In the wake of Standard and Poor’s idiotic downgrade of the credit of rating of the United States — and in the wake of the ongoing debt crisis unfolding across the European Union — Flaherty has been a voice of calm and rationality. Through it all, the Lilliputian finance minister has done what he should have done — he reminded everyone our economic fundamentals are rock-solid. Our banking system is secure. Our lending practices are sane. Our economy is turning the corner. And, unlike the U.S. of A., we still have a triple “A” credit rating. We are in good shape.
Now, don’t get me wrong. Flaherty isn’t perfect. Economic historians will forever remember him as the minister who took a structural fiscal surplus, left to him by the governments of Jean Chretien and Paul Martin, and turned it into a structural deficit. He will always be remembered as the politician who, circa 2008, arrogantly dismissed those who suggested (a) a recession was imminent and (b) it would hammer Canada. For those two blunders alone, Flaherty deserves criticism aplenty.

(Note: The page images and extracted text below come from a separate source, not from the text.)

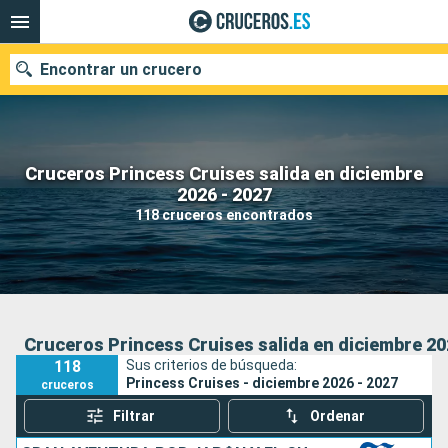
Encontrar un crucero
Cruceros Princess Cruises salida en diciembre
Nuestros destinos
2026 - 2027
118 cruceros encontrados
Fecha de salida
Puertos
Compañías
Buscar
Cruceros Princess Cruises salida en diciembre 20
118
Sus criterios de búsqueda:
Princess Cruises - diciembre 2026 - 2027
cruceros
Filtrar
Ordenar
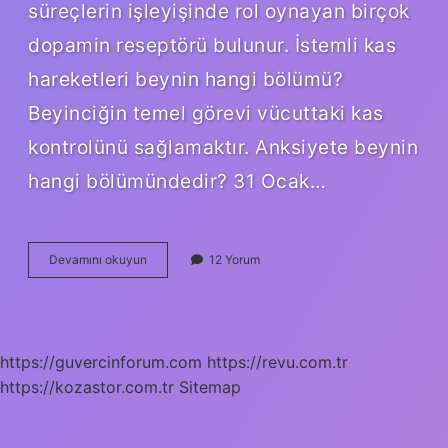
süreçlerin işleyişinde rol oynayan birçok
dopamin reseptörü bulunur. İstemli kas
hareketleri beynin hangi bölümü?
Beyinciğin temel görevi vücuttaki kas
kontrolünü sağlamaktır. Anksiyete beynin
hangi bölümündedir? 31 Ocak…
Alışkanlık
Devamını okuyun
12 Yorum
Beynin
Hangi
Bölümü
https://guvercinforum.com
https://revu.com.tr
https://kozastor.com.tr
Sitemap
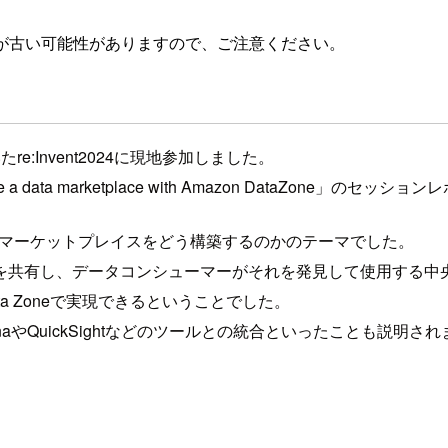
が古い可能性がありますので、ご注意ください。
e:Invent2024に現地参加しました。
te a data marketplace with Amazon DataZone」のセッ
てデータマーケットプレイスをどう構築するのかのテーマでした。
を共有し、データコンシューマーがそれを発見して使用する中
ta Zoneで実現できるということでした。
やQuickSightなどのツールとの統合といったことも説明されま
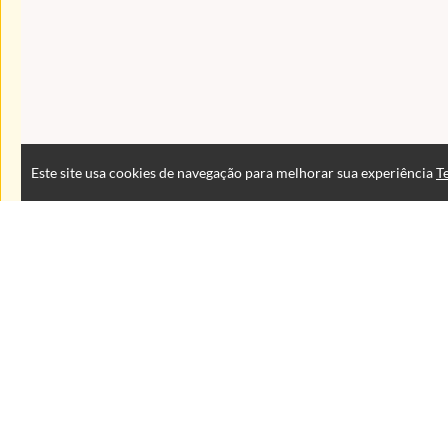
Este site usa cookies de navegação para melhorar sua experiência
T
Atendimento
De segunda à sexta das 9:00 às 18:00 horas
+5543999125353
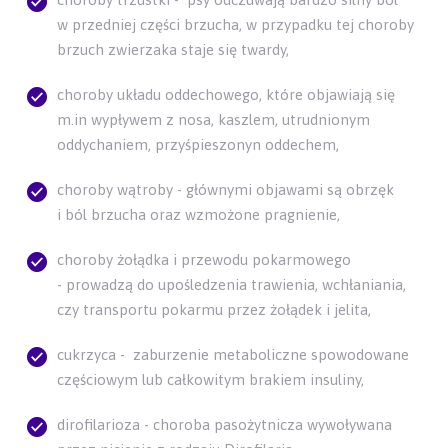
w przedniej części brzucha, w przypadku tej choroby
brzuch zwierzaka staje się twardy,
choroby układu oddechowego, które objawiają się
m.in wypływem z nosa, kaszlem, utrudnionym
oddychaniem, przyśpieszonyn oddechem,
choroby wątroby - głównymi objawami są obrzęk
i ból brzucha oraz wzmożone pragnienie,
choroby żołądka i przewodu pokarmowego
- prowadzą do upośledzenia trawienia, wchłaniania,
czy transportu pokarmu przez żołądek i jelita,
cukrzyca - zaburzenie metaboliczne spowodowane
częściowym lub całkowitym brakiem insuliny,
dirofilarioza - choroba pasożytnicza wywoływana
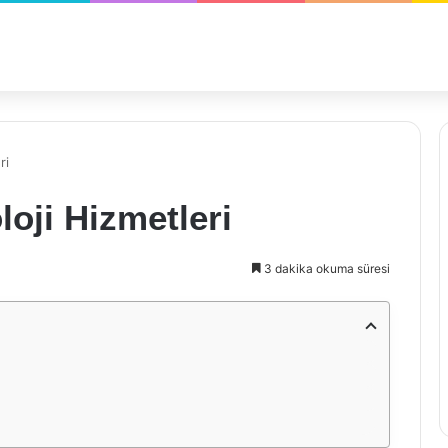
ri
loji Hizmetleri
3 dakika okuma süresi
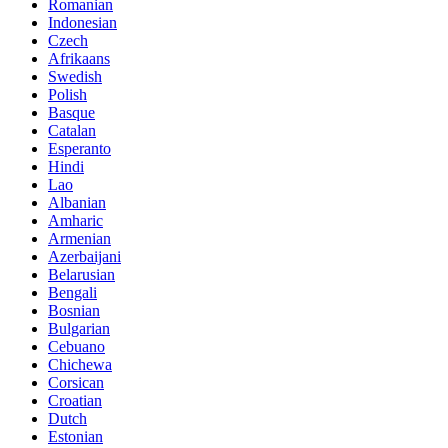
Romanian
Indonesian
Czech
Afrikaans
Swedish
Polish
Basque
Catalan
Esperanto
Hindi
Lao
Albanian
Amharic
Armenian
Azerbaijani
Belarusian
Bengali
Bosnian
Bulgarian
Cebuano
Chichewa
Corsican
Croatian
Dutch
Estonian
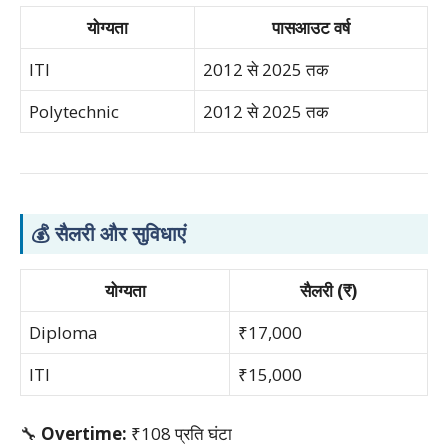
योग्यता
पासआउट वर्ष
ITI
2012 से 2025 तक
Polytechnic
2012 से 2025 तक
💰
सैलरी और सुविधाएं
योग्यता
सैलरी (₹)
Diploma
₹17,000
ITI
₹15,000
🔧
Overtime:
₹108 प्रति घंटा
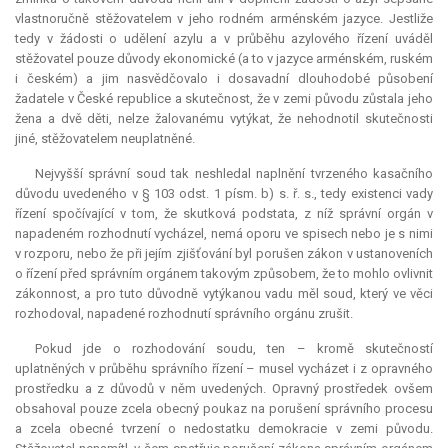
vlastnoručně stěžovatelem v jeho rodném arménském jazyce. Jestliže
tedy v žádosti o udělení azylu a v průběhu azylového řízení uváděl
stěžovatel pouze důvody ekonomické (a to v jazyce arménském, ruském
i českém) a jim nasvědčovalo i dosavadní dlouhodobé působení
žadatele v České republice a skutečnost, že v zemi původu zůstala jeho
žena a dvě děti, nelze žalovanému vytýkat, že nehodnotil skutečnosti
jiné, stěžovatelem neuplatněné.
Nejvyšší správní soud tak neshledal naplnění tvrzeného kasačního
důvodu uvedeného v § 103 odst. 1 písm. b) s. ř. s., tedy existenci vady
řízení spočívající v tom, že skutková podstata, z níž správní orgán v
napadeném rozhodnutí vycházel, nemá oporu ve spisech nebo je s nimi
v rozporu, nebo že při jejím zjišťování byl porušen zákon v ustanoveních
o řízení před správním orgánem takovým způsobem, že to mohlo ovlivnit
zákonnost, a pro tuto důvodně vytýkanou vadu měl soud, který ve věci
rozhodoval, napadené rozhodnutí správního orgánu zrušit.
Pokud jde o rozhodování soudu, ten – kromě skutečností
uplatněných v průběhu správního řízení – musel vycházet i z opravného
prostředku a z důvodů v něm uvedených. Opravný prostředek ovšem
obsahoval pouze zcela obecný poukaz na porušení správního procesu
a zcela obecné tvrzení o nedostatku demokracie v zemi původu.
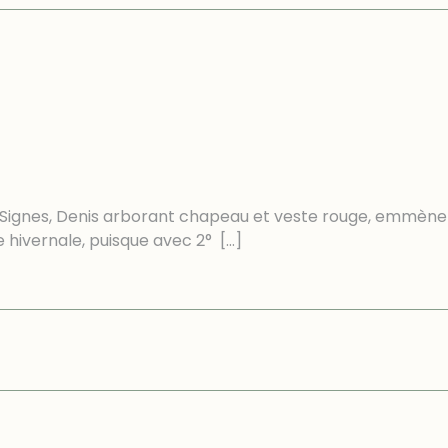
 Signes, Denis arborant chapeau et veste rouge, emmène
 hivernale, puisque avec 2°
[…]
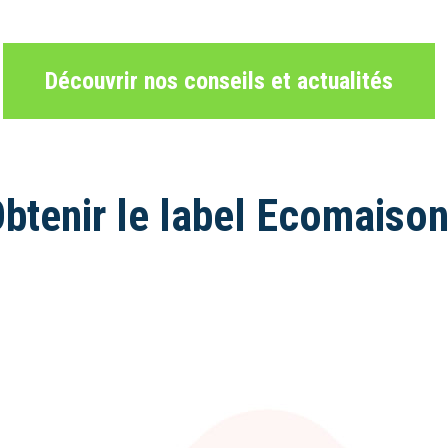
Découvrir nos conseils et actualités
btenir le label Ecomaiso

But, throughout the recent spate of troubles, it can’t be denied: Flaherty has been conducting our economic affairs with a certain degree of skill. And that is why you haven’t seen the opposition New Democrats or Liberals howling for his impressively sized head. They know Canada is a middling power, at best, with little or no ability to affect the currents and eddies of international markets. Few pay us any heed.
So a Canadian finance minister must always been a shrewd manager of words, as well as dollars. And that is why Flaherty has been focused — like his capable provincial counterparts in Ontario, Quebec and B.C. — on assuring citizens that, while we are not immune from the world’s economic ills, we are also in comparatively good economic shape. That has been his job, and he has been fine with it.
But big, big challenges lie ahead. If the European contagion spreads, as some expect — and if presidential-year political gamesmanship continues to hurt prospects for a rebound in the U.S. — then Canada, too, is facing another 2008-style recession. And maybe worse.
For Jim Flaherty, that would present a formidable dilemma.
Flaherty and his boss, Prime Minister Stephen Harper, have insisted it is imperative we pay down the whopping deficit that grew (necessarily) out of post-recession stimulus spending. Both men have been resolute in saying economic stimulus is at an end, and we must all begin to tighten our belts. Both men gave every impression government cutbacks, and program cuts, were inevitable.
But what if we are heading back in downward spiral, towards a recession that would be far, far worse than 2008? And rest assured, it would be worse. So is it advisable to start cutting back on the very programs which help Canadians in tough times and, even worse, to start talking about cutting taxes for the very big businesses which got us all into this protracted mess in the first place?
Jim Flaherty did well this week. But Jim Flaherty’s mettle is still to be tested in the weeks ahead.
It is in all of our interest he keeps doing his job well.
(EDITOR’S NOTE: Conservatives should remain rested and not operate heavy machinery after reading this column.)